(Input records Opens)
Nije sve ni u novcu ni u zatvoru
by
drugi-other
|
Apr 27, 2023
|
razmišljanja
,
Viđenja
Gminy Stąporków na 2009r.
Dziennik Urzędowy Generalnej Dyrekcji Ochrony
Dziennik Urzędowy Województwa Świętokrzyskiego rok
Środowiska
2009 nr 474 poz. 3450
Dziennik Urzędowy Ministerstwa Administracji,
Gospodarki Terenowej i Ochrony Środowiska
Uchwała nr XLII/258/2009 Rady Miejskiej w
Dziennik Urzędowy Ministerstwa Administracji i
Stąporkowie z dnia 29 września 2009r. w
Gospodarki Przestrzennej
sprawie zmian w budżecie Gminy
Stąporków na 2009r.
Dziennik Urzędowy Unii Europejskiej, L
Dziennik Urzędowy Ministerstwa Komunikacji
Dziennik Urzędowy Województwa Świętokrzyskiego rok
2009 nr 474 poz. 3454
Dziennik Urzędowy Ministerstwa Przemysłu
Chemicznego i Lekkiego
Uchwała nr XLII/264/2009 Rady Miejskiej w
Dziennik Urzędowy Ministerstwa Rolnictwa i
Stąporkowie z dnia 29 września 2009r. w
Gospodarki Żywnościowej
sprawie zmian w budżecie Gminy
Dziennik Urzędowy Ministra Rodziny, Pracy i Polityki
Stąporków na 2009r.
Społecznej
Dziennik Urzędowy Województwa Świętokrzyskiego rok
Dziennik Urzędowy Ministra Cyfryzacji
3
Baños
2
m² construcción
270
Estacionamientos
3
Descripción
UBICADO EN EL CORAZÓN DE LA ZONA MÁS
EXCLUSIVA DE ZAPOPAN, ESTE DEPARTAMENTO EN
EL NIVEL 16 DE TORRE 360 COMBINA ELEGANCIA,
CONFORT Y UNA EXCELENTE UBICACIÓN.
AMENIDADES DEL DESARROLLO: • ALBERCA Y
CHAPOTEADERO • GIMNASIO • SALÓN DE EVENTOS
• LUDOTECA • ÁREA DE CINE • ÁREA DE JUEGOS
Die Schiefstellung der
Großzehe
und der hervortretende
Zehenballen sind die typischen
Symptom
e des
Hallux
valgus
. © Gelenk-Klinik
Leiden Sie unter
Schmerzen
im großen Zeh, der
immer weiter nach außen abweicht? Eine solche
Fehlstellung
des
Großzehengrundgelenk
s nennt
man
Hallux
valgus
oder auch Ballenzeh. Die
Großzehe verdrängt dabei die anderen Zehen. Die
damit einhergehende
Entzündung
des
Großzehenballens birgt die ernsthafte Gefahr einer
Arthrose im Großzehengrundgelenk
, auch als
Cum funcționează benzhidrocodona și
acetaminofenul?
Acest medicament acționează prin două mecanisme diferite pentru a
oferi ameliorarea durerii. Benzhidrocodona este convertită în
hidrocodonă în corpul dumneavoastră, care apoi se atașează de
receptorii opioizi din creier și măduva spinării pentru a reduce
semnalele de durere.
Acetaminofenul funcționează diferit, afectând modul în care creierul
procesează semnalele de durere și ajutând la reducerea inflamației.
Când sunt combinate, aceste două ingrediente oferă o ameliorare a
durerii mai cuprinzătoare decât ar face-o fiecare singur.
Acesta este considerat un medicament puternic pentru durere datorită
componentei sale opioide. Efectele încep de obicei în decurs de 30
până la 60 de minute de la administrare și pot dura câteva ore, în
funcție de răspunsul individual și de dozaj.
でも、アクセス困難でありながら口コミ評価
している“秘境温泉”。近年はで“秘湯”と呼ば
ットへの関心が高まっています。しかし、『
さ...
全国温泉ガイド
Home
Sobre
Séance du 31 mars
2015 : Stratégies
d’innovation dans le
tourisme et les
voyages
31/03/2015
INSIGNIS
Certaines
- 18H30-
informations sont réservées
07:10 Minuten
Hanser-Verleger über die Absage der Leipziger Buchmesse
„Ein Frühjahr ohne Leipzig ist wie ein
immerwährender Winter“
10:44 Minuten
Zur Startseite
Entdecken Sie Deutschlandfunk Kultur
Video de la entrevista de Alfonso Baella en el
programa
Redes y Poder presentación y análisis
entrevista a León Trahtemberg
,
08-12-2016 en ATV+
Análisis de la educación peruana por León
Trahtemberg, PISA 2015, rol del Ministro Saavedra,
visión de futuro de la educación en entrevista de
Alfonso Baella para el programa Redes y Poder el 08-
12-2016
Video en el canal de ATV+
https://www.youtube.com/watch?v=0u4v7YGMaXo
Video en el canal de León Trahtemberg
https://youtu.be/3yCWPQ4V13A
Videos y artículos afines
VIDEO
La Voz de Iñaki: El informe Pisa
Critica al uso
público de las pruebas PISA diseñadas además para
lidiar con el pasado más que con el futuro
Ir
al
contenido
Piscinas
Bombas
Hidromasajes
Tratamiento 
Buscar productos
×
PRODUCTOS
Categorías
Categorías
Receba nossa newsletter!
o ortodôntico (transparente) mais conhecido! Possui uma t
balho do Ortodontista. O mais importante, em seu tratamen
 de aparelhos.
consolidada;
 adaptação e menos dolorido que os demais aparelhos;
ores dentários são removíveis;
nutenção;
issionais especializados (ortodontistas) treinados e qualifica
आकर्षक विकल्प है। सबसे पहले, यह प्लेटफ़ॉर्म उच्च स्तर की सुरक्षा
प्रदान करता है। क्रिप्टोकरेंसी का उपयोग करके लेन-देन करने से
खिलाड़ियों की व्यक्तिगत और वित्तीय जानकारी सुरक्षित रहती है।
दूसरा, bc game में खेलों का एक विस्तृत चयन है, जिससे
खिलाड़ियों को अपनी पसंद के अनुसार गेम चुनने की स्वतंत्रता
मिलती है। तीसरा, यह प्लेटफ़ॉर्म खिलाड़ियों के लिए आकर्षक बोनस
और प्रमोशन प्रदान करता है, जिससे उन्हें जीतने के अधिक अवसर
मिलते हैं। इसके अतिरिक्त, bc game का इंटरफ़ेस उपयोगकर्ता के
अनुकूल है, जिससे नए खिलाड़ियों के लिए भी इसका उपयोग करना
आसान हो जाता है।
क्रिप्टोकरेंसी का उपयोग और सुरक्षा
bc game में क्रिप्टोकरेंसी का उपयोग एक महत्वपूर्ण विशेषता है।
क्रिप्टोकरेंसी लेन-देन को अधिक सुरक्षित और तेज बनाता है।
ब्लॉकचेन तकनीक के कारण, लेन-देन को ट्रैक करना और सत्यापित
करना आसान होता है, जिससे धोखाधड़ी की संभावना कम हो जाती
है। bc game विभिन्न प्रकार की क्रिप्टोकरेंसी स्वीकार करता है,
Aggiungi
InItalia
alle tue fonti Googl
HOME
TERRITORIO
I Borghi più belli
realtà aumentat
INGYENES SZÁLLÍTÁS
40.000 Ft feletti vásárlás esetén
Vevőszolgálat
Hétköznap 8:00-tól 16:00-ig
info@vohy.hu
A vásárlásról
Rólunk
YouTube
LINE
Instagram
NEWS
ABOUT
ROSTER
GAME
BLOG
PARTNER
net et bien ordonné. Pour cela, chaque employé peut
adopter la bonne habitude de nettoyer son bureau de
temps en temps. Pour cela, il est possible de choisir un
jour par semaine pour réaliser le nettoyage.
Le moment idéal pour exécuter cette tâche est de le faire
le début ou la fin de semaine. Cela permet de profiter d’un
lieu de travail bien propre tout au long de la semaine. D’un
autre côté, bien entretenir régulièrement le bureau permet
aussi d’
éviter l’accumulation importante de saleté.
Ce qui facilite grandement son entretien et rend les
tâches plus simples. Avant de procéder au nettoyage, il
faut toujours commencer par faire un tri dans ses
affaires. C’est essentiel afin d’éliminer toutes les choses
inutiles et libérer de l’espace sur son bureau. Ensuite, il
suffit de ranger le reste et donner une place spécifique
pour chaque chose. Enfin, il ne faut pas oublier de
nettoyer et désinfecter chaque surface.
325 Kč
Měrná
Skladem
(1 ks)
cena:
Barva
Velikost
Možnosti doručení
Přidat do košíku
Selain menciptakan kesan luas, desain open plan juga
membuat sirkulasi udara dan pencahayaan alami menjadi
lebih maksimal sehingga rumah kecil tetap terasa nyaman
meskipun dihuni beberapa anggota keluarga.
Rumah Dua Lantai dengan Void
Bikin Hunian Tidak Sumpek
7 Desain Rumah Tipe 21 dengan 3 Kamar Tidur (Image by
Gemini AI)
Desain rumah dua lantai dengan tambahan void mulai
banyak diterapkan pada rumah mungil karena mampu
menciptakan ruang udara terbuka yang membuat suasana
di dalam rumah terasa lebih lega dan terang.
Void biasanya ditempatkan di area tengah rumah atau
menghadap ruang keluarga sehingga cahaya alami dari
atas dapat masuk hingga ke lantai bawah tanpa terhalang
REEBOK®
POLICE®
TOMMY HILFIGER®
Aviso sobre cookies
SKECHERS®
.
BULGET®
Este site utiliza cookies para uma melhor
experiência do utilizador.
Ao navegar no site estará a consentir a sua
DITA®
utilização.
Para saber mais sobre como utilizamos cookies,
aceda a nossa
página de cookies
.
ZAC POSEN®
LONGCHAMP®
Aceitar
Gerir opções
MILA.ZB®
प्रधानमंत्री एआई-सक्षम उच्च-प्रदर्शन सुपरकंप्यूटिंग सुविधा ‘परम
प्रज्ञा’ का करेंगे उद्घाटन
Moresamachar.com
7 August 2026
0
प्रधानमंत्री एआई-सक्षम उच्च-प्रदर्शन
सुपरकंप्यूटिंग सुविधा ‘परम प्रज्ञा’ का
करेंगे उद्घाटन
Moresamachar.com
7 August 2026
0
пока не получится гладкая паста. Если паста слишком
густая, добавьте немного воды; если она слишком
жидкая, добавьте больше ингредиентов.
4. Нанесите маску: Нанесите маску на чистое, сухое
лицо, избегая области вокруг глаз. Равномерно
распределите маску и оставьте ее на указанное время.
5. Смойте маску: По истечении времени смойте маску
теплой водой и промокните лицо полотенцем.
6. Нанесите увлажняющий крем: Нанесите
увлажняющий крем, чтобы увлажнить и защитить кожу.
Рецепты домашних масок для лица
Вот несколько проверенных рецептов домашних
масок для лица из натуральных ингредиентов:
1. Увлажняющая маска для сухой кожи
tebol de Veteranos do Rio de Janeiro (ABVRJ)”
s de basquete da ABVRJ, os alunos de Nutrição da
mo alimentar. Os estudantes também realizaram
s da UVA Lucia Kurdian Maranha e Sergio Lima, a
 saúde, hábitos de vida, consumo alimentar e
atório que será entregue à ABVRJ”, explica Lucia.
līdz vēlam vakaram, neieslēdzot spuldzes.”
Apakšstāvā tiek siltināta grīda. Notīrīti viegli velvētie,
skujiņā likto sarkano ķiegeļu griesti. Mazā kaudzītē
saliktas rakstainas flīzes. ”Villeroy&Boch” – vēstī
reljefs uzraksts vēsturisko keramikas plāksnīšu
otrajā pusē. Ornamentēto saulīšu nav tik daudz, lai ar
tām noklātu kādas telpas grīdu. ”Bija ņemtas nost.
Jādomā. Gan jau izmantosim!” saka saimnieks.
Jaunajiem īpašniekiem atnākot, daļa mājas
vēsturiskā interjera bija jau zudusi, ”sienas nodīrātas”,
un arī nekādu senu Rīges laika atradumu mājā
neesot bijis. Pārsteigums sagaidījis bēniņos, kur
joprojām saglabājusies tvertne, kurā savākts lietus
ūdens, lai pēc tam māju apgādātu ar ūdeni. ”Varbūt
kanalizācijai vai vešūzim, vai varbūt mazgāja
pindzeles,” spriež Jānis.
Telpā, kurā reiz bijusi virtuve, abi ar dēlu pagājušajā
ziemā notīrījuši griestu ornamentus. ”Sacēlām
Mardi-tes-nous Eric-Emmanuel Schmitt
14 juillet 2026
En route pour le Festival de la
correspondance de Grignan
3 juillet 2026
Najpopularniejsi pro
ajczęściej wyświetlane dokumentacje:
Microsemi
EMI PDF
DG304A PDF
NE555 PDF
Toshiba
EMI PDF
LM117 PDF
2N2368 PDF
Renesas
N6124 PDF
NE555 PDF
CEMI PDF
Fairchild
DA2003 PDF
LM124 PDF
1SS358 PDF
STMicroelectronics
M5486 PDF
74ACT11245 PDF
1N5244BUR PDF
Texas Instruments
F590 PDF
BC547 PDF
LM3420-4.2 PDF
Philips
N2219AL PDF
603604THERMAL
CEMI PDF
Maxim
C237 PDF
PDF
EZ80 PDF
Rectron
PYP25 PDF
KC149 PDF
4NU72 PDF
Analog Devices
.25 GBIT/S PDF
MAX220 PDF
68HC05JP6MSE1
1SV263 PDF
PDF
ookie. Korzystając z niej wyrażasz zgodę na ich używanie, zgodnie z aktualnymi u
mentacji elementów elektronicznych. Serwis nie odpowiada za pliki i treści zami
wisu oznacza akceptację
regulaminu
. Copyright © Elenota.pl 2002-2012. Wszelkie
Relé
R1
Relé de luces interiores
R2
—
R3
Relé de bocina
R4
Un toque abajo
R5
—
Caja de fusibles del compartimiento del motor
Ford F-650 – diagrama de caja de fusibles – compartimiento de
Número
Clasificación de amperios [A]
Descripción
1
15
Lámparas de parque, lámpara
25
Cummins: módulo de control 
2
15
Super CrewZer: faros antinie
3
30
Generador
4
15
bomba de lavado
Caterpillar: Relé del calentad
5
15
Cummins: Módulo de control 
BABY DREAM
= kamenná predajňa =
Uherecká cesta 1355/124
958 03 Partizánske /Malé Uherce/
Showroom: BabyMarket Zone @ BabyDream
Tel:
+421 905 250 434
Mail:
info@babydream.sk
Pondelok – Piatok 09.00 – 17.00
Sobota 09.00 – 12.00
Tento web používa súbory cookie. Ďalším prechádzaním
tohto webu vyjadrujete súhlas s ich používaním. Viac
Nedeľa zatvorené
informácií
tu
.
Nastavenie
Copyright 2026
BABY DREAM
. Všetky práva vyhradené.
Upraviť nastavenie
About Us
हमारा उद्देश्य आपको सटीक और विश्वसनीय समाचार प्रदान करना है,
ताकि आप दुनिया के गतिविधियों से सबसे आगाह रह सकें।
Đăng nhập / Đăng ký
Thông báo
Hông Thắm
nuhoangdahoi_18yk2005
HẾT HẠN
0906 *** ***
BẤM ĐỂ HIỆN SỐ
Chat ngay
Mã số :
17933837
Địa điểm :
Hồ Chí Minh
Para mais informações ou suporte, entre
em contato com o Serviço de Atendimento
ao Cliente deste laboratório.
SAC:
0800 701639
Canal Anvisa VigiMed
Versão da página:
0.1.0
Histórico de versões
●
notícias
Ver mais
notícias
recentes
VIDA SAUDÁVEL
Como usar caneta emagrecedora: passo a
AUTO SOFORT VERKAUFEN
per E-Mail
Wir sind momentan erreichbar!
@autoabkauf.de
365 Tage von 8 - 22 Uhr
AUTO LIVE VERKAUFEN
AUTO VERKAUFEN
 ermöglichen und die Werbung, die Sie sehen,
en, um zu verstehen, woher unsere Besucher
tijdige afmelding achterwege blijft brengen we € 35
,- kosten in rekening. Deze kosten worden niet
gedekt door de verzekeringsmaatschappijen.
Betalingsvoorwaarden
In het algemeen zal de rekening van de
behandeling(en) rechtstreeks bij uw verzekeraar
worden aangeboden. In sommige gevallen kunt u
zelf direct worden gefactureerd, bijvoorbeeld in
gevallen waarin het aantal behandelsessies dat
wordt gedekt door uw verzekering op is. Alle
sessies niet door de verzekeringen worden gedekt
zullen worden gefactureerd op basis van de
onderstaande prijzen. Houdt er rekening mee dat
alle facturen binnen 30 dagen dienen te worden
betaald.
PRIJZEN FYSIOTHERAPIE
(Input records Closes)
- [Exercise directions] From the data, list each line in which the string "gevallen" appears.

- [Written solution]
worden aangeboden. In sommige gevallen kunt u
gevallen waarin het aantal behandelsessies dat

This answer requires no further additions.